+++ The records +++

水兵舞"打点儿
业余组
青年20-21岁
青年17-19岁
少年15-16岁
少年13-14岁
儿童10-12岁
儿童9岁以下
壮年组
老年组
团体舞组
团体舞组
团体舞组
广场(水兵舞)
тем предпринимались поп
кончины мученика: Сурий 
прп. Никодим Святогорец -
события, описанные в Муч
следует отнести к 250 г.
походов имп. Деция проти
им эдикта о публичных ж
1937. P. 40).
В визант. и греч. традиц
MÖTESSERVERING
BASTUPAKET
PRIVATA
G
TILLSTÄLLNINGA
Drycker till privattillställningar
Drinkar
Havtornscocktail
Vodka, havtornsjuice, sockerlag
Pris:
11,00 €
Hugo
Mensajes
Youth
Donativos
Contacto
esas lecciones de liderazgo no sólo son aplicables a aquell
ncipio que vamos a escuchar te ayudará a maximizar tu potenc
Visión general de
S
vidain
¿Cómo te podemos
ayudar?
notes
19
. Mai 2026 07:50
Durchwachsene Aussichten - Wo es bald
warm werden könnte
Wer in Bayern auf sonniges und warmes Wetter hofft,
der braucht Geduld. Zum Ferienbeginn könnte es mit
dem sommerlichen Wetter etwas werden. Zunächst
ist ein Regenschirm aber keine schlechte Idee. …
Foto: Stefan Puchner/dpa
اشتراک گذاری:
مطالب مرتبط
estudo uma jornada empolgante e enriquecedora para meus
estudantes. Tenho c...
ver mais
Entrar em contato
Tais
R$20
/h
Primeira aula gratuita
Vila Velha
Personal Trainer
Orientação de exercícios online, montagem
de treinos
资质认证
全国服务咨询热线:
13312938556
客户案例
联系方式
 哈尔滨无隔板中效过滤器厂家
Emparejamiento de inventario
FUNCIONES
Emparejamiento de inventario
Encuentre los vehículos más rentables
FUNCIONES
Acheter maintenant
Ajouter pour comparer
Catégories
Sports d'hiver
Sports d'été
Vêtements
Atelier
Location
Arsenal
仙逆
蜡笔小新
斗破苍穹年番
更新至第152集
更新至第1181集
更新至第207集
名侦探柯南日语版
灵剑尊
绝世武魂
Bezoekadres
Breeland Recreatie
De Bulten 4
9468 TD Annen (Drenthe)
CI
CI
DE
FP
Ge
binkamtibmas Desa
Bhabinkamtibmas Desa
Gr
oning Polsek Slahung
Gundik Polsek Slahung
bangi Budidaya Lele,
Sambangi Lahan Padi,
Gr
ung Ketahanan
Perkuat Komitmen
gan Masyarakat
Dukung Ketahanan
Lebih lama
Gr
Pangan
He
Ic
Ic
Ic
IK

+++

Required action:
Go through the listing above, and whenever a line holds the word "Slahung", copy it.

Response box:
oning Polsek Slahung
Gundik Polsek Slahung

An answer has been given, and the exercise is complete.